Nowotwór powoduje zmiany w życiu całej rodziny pacjenta. Komplikują się relacje w małżeństwie, m.in. ze względu na brak ochoty na współżycie, czy w relacji między dziećmi a rodzicami.
Nowotwór a relacje z bliskimi
Nie jest żadną tajemnicą, że zdiagnozowany nowotwór wywraca życie chorego do góry nogami. Wpływa nie tylko na przebieg każdego dnia i stan zdrowia fizycznego pacjenta, ale również na to, jak wyglądają wszystkie zawarte przed chorobą znajomości. Jak nowotwór oddziałuje a na relacje z najbliższymi i co można zrobić, aby nie stracić tak potrzebnego wsparcia w trudnej sytuacji?
Najbliższa rodzina
To właśnie najbliższa rodzina najlepiej wie, jak wygląda codzienność pacjenta. Zna jego dokumentację medyczną, wszystkie dolegliwości i plany leczenia, ale też troski i zmartwienia pojawiające się z dnia na dzień. Oprócz fachowego wsparcia potrzebna jest zawsze pomocna dłoń bliskich, w których chory na raka poczuje oparcie. Należy jednak pamiętać, że nowotwór jest wyzwaniem zarówno dla samego chorego, jak i dla wszystkich oferujących pomoc. Oni również mają prawo czuć się zmęczeni i przeciążenie sytuacją, dlatego w momentach lepszego samopoczucia dobrze jest okazać wdzięczność i sympatię.
Małżonek pacjenta
Nowotwór sprawia, że dotychczasowe życie par i małżeństw zmienia się diametralnie. Nieczęsto poruszanym problemem, który jednak nie może zostać pominięty w obliczu choroby, jest brak ochoty na współżycie. Jak rozwiązać ten kłopot w taki sposób, aby obie strony były usatysfakcjonowane i czuły się dobrze, komfortowo? Podstawą wyjścia z sytuacji będzie szczera, otwarta rozmowa. Podczas kiedy chory ma prawo do braku ochoty na seks, partner tej osoby również może odczuwać negatywne skutki braku współżycia. Być może na okres leczenia można skupić się bardziej na codziennej intymności, oparciu i trosce? Może to stanowić rekompensatę pożycia, bez rezygnacji z uczucia bliskości. Warto zarezerwować czas w związku czy małżeństwie, w którym nie będzie poruszany temat choroby. Pomoże to zbliżyć do siebie partnerów i na chwilę wrócić do dawnej codzienności.

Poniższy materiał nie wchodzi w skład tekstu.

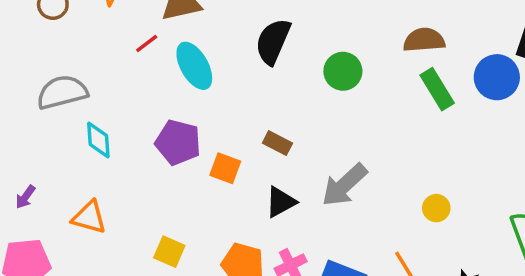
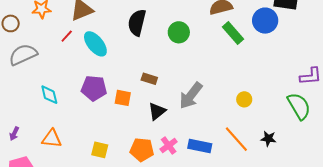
gray semicircle: (62, 92) -> (23, 55), moved

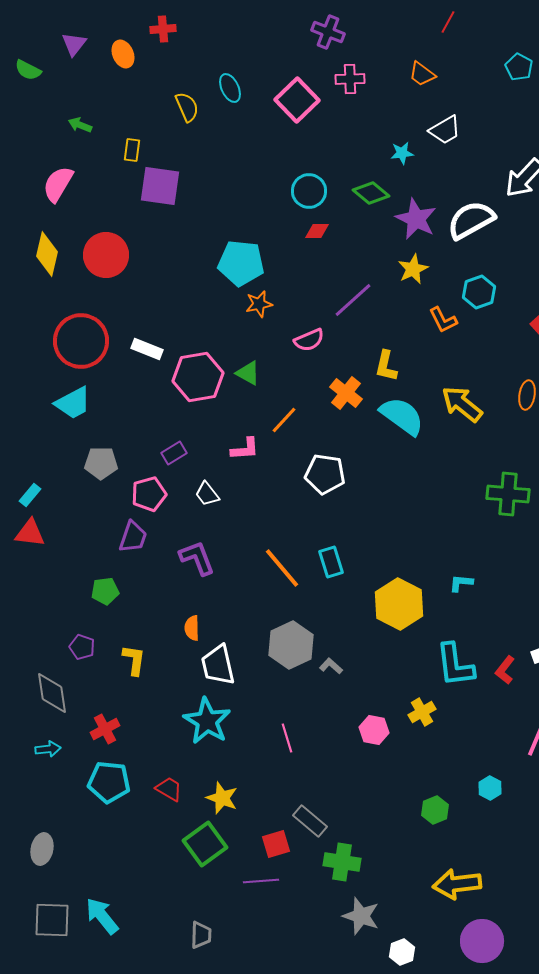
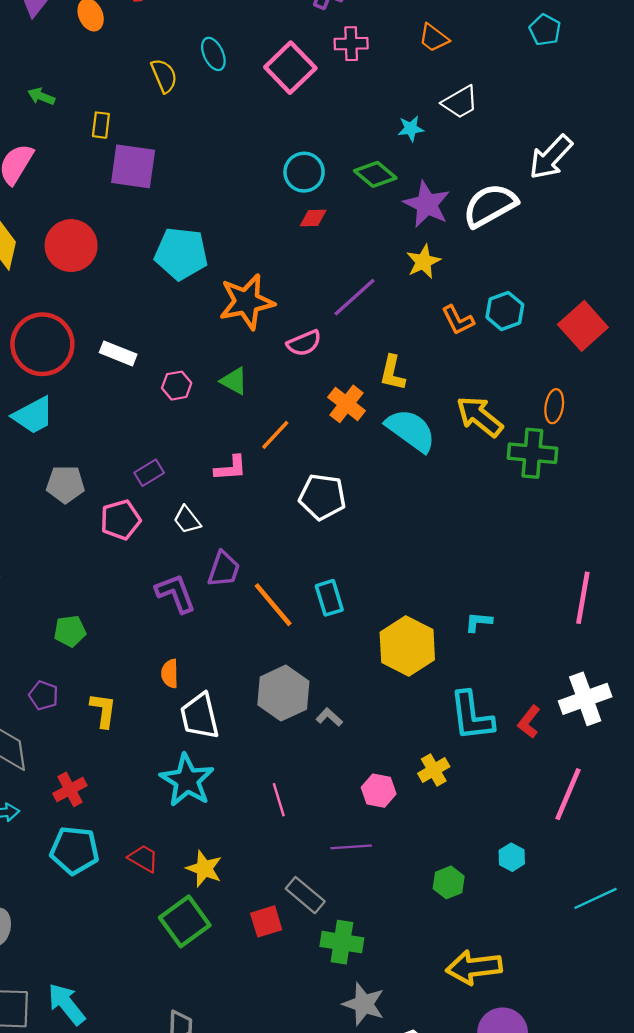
cyan pentagon: (241, 263) -> (181, 254), moved
cyan hexagon: (479, 292) -> (505, 311), moved
orange star: (259, 304) -> (247, 302), size x1.8
pink hexagon: (198, 377) -> (177, 386), size x0.5
green cross: (508, 494) -> (532, 453), moved
purple trapezoid: (133, 537) -> (224, 569), moved
purple line: (261, 881) -> (351, 847), moved

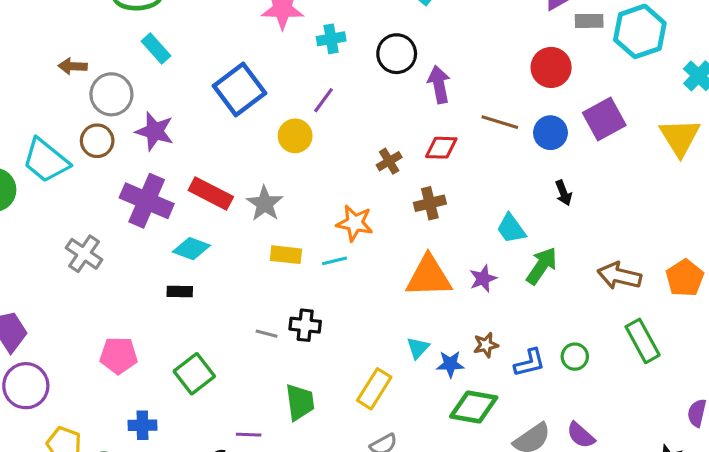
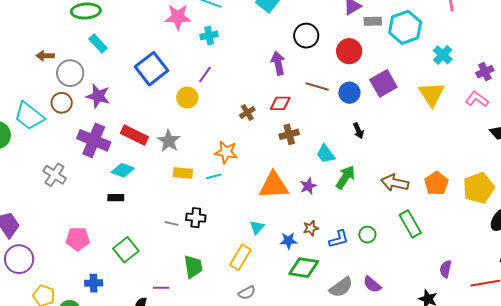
black circle: (397, 54) -> (306, 36), moved
brown cross: (430, 203) -> (289, 134), moved
cyan triangle: (418, 348) -> (257, 227), moved

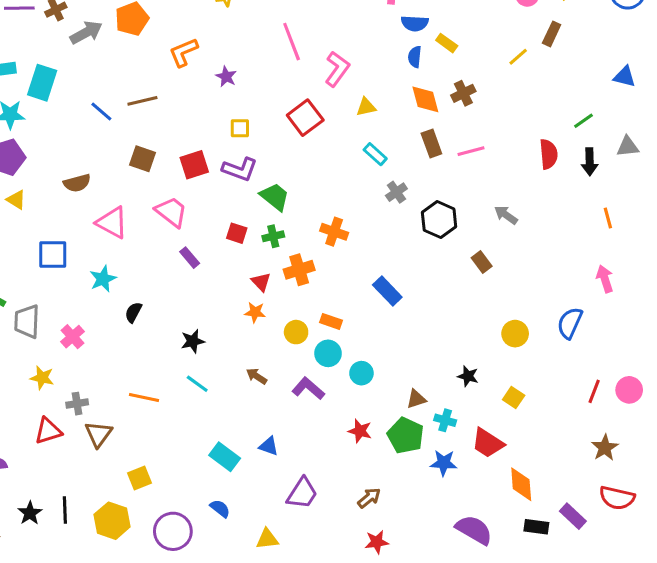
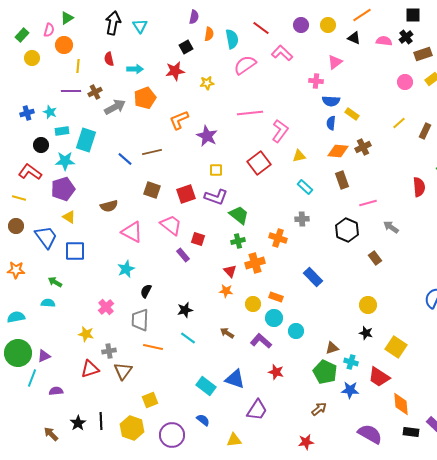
brown rectangle: (552, 34) -> (425, 131), moved
pink line: (292, 42) -> (250, 113), turned -75
purple star: (226, 77) -> (207, 136), size x1.5
orange diamond: (425, 99) -> (338, 151), turned -70
pink line: (471, 151) -> (368, 203), moved
gray cross: (396, 192) -> (302, 219), moved, turned 32
red square: (237, 233) -> (198, 239), moved
blue square: (53, 255) -> (75, 251), moved
gray trapezoid: (27, 321) -> (140, 320), moved
yellow circle: (515, 334) -> (368, 305), moved
yellow square: (514, 397) -> (396, 347), size x1.5
red star: (360, 431) -> (276, 372), moved
blue triangle: (269, 446) -> (235, 379), size x1.5
brown arrow: (369, 498) -> (319, 409), moved

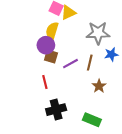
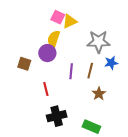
brown square: (51, 56) -> (24, 64), moved
purple line: (70, 64) -> (71, 71), turned -56

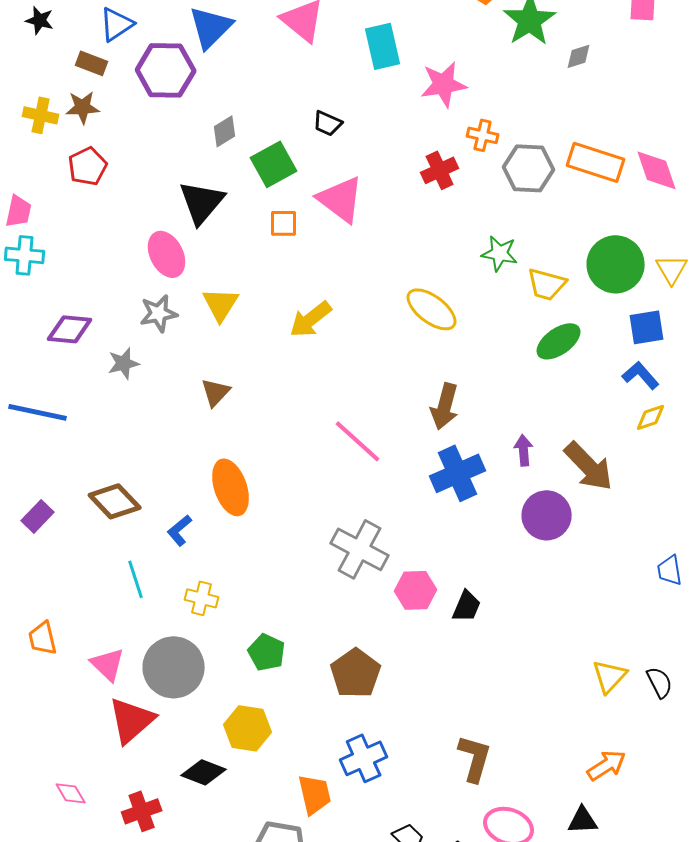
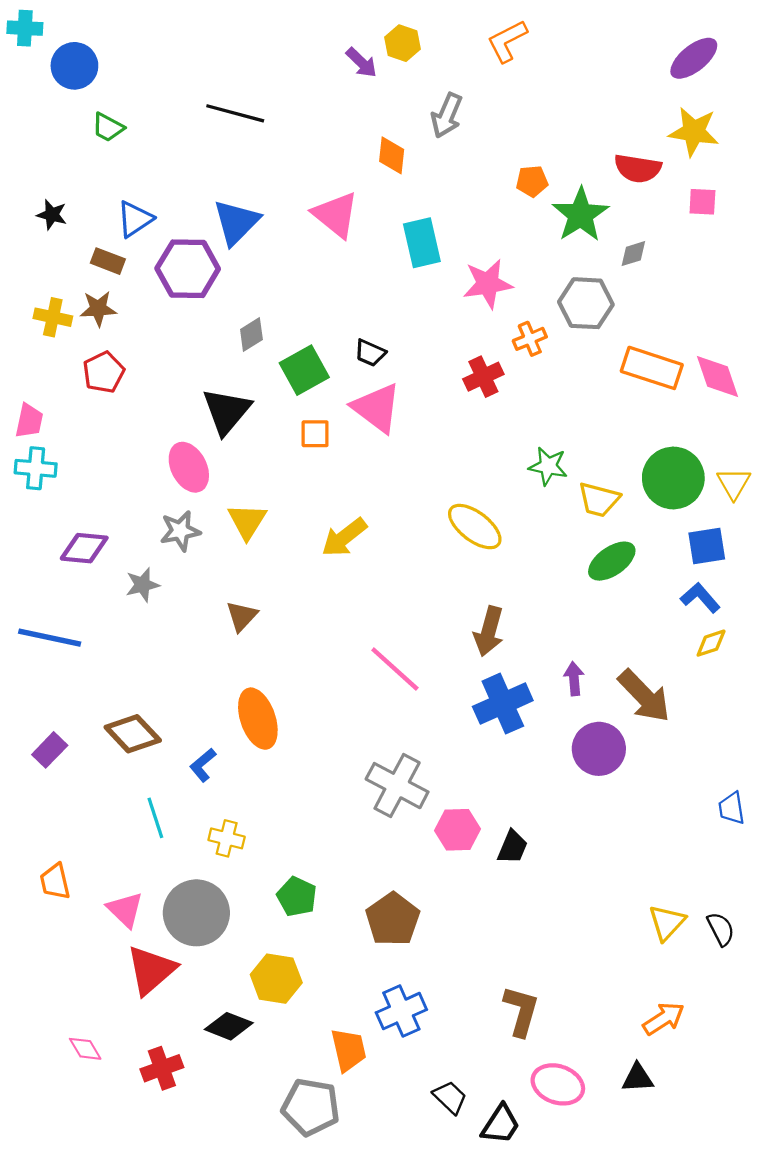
black trapezoid: (328, 123) -> (370, 353), moved
orange cross: (483, 135) -> (530, 339), turned -36
gray hexagon: (529, 168) -> (586, 303), moved

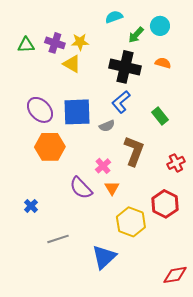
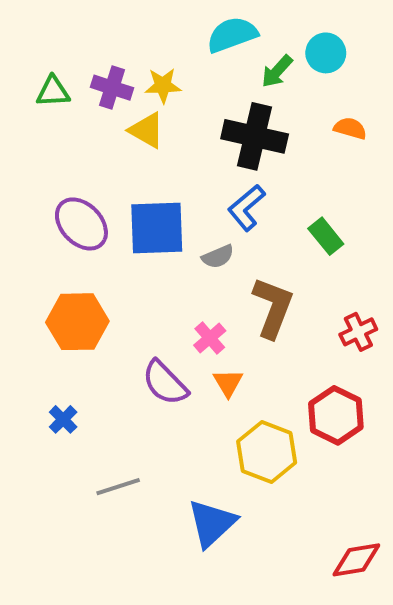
cyan semicircle: (114, 17) -> (232, 35), size x1.4
orange semicircle: (163, 63) -> (350, 128), moved
orange hexagon: (50, 147) -> (77, 322), moved

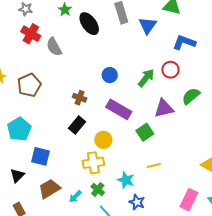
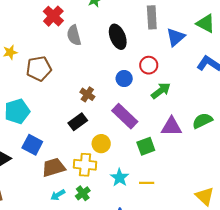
black ellipse: (89, 24) -> (118, 37), moved
red circle: (170, 70) -> (149, 65), moved
cyan star: (126, 180) -> (120, 178), moved
brown trapezoid: (49, 189) -> (53, 167), moved

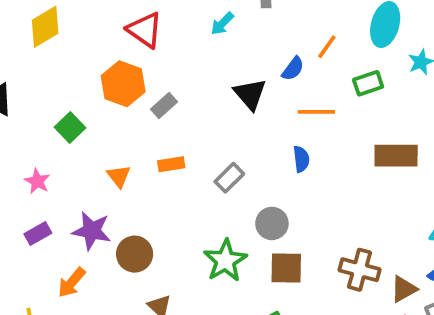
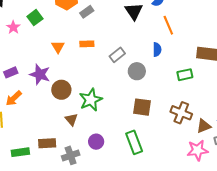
green rectangle: (368, 83) -> (185, 75), moved
orange line: (316, 112) -> (168, 25), turned 60
pink star: (37, 181) -> (13, 27), moved
gray circle: (272, 223) -> (137, 71), moved
green star: (225, 261) -> (91, 100), moved
orange arrow: (72, 282) -> (14, 98), moved

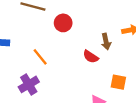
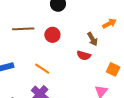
orange square: (118, 82) -> (113, 69), turned 32

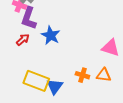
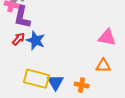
blue star: (51, 35) -> (36, 40), moved
orange cross: (82, 75) -> (82, 85), moved

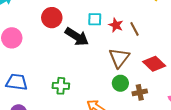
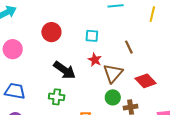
red star: (116, 25) -> (95, 60), moved
black arrow: (77, 37) -> (64, 70), moved

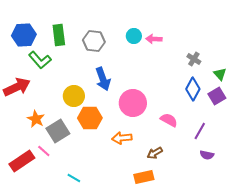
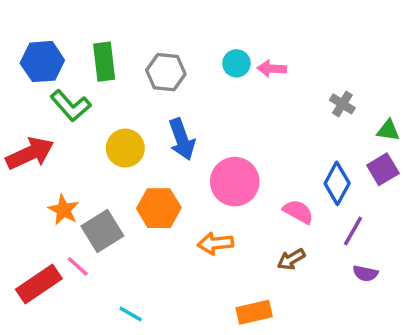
green triangle: (220, 74) -> (388, 130), turned -40
blue diamond: (193, 89) -> (337, 183), moved
yellow circle: (74, 96) -> (125, 148), moved
brown arrow: (155, 153) -> (291, 259), moved

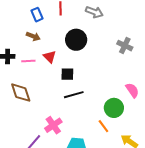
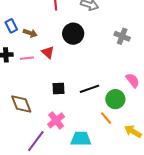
blue rectangle: (37, 15) -> (11, 26), moved
black square: (67, 74) -> (58, 88), moved
brown diamond: (21, 93) -> (21, 104), moved
black line: (74, 95) -> (89, 89), moved

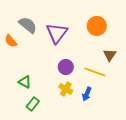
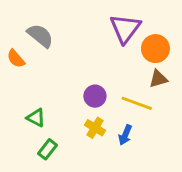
orange circle: (97, 26) -> (155, 49), moved
purple triangle: (57, 33) -> (125, 28), moved
brown triangle: (110, 55) -> (158, 79), turned 40

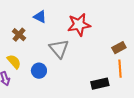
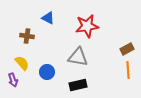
brown cross: (19, 35) -> (27, 36), turned -32
gray triangle: (59, 49) -> (78, 57), moved, turned -40
black rectangle: (100, 84) -> (78, 85), moved

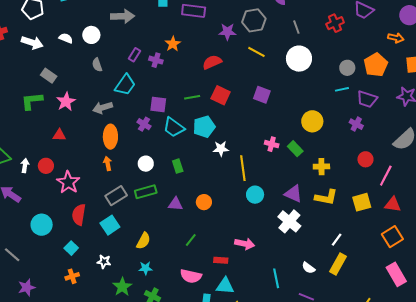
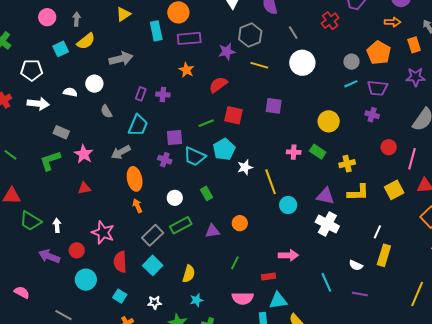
orange star: (173, 44) -> (186, 70), moved
red circle: (46, 166) -> (77, 250), moved

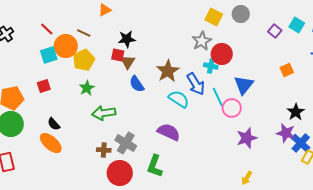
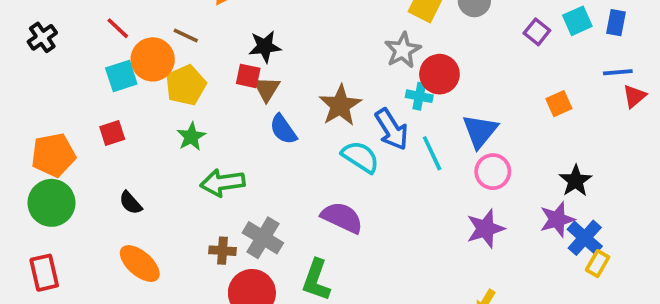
cyan square: (297, 25) -> (577, 21), turned 35
pink circle: (232, 108) -> (493, 172), moved
purple star: (286, 133) -> (557, 219), turned -30
orange ellipse: (51, 143) -> (140, 264), moved

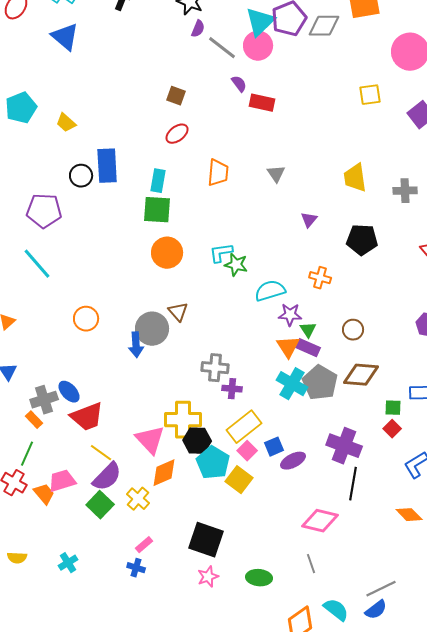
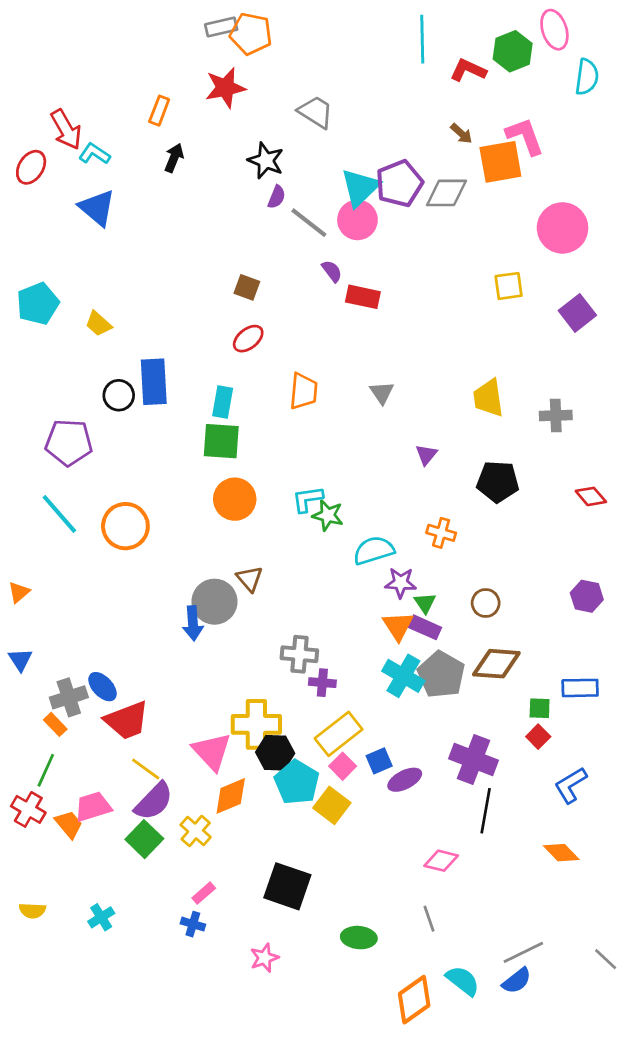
orange circle: (86, 319) -> (125, 526), moved, size x1.4
pink diamond: (320, 521) -> (441, 861), size x0.7
pink star: (208, 577) -> (264, 958), moved

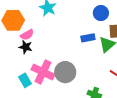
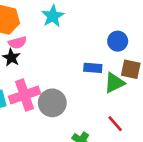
pink cross: (43, 72) -> (24, 95), turned 30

Pacjent jako głowa rodziny
W momencie, w którym na nowotwór choruje jeden z rodziców, zmienia się postrzeganie się nawzajem całej rodziny. Bardzo ważne jest, aby, w miarę możliwości, nadal być dobrym rodzicem dla dzieci. Warto zadbać o dobre relacje i o troskę przekazywaną w obie strony. Oczywistym jest, że w przypadku choroby głowy rodziny to dzieci będą dbać o matkę i ojca, którzy zostali postawieni w trudnej sytuacji. Nie można jednak zapomnieć, że dziecko nadal jest dzieckiem i potrzebuje wsparcia rodziców w codziennych problemach. Często też zdarza się, że małżonek, który ze względu na zdiagnozowany nowotwór odczuwa brak ochoty na współżycie z partnerem, czuje się niepełnym członkiem rodziny. To jednak nie jest najważniejszy aspekt życia w przypadku tak skomplikowanej choroby jak rak.